Effect of sildenafil on ocular hemodynamics in 3 months regular use

Abstract

The aim of this study was to evaluate the effect of sildenafil on ocular hemodynamics in a group of men with erectile dysfunction in 3 months regular use. A total of 15 patients with erectile dysfunction were included in this prospective study. All patients received 50 mg doses of sildenafil (Viagra, Pfizer) two times per week regularly for 3 months. The following examinations were performed on both eyes before and after sildenafil treatment: best-corrected visual acuity (BCVA), intraocular pressure (IOP), color vision, anterior segment, and fundus examination. Using color Doppler imaging, we measured hemodynamic variables in the ophthalmic artery (OA), central retinal artery (CRA), and short posterior ciliary artery (SPCA). No significant changes in BCVA, color vision and IOP were found after sildenafil treatment. The anterior segment and fundus examinations showed no abnormalities. All Doppler parameters of OA, CRA, and SPCA remained nonsignificant for both eyes after sildenafil treatment. Oral sildenafil in 3 months regular use seems to have no effect on ocular hemodynamics.

Introduction

Sildenafil is an oral agent that is currently used in the treatment of erectile dysfunction. It is a potent and selective inhibitor of the human cGMP-specific phosphodiesterase type 5 enzyme (PDE 5) found in the vascular smooth muscle and also in human corpus cavernosum. The effect of sildenafil on natural erectile response to sexual stimulation is by potentiating the NO-cGMP pathway that increases corpus cavernosum smooth muscle relaxation.1, 2, 3, 4 There are some reports in the literature indicating the side effects of sildenafil on the ocular circulation. However, to our knowledge, there exists no data on the ocular hemodynamic effects of sildenafil in long-term use.
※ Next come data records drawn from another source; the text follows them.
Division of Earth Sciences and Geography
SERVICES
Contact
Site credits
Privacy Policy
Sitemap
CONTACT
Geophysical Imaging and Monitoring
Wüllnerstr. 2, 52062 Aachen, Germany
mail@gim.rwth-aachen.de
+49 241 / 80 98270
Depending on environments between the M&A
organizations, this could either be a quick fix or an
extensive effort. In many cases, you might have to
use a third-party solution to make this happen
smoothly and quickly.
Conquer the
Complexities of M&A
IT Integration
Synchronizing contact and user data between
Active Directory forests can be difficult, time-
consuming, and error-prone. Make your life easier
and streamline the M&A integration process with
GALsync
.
Color Doppler imaging (CDI) is a noninvasive, safe and easy method for measuring blood flow velocities of the retrobulbar circulation.
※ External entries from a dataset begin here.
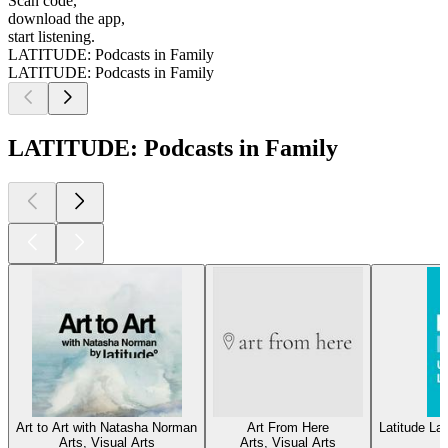
Scan code,
download the app,
start listening.
LATITUDE: Podcasts in Family
LATITUDE: Podcasts in Family
LATITUDE: Podcasts in Family
Art to Art with Natasha Norman
Art From Here
Latitude L
Arts, Visual Arts
Arts, Visual Arts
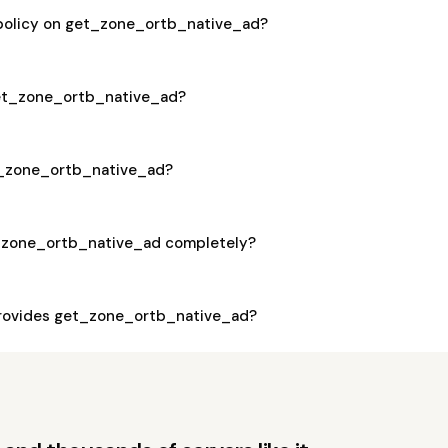
 policy on get_zone_ortb_native_ad?
 get_zone_ortb_native_ad?
et_zone_ortb_native_ad?
_zone_ortb_native_ad completely?
rovides get_zone_ortb_native_ad?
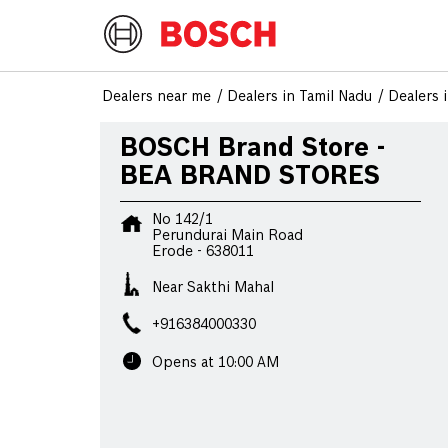
Dealers near me
Dealers in Tamil Nadu
Dealers 
BOSCH Brand Store -
BEA BRAND STORES
No 142/1
Perundurai Main Road
Erode
-
638011
Near Sakthi Mahal
+916384000330
Opens at 10:00 AM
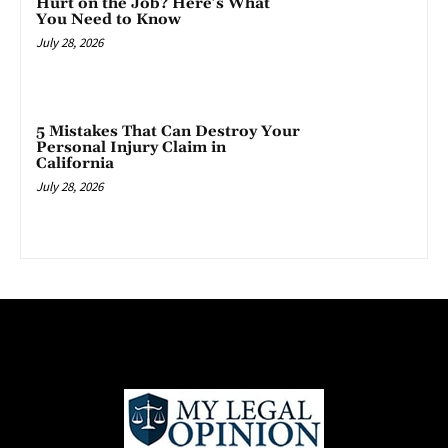
Hurt on the Job? Here’s What
You Need to Know
July 28, 2026
5 Mistakes That Can Destroy Your
Personal Injury Claim in
California
July 28, 2026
The purpose of this study is to analyze the effect of sildenafil on ocular hemodynamics in a group of men with erectile dysfunction in 3 months regular use.

Materials and methods

A total of 15 men with erectile dysfunction were included in the study. Eligible patients were men older than 18 years of age who had a documented clinical diagnosis of erectile dysfunction based on clinical history, physical exam, and laboratory findings. The diagnosis was confirmed by a score of 25 or less on the International Index of Erectile Function.5 All patients were in a stable sexual relationship. All patients had at least 6 months of erectile dysfunction. Patients with coronary artery disease, diabetes mellitus, systemic hypertension, and ocular diseases were excluded from the study. None of the participants were under any continous medication or any treatment with nitrates. An informed consent was obtained from all patients. The study followed the tenants of the Helsinki Declaration.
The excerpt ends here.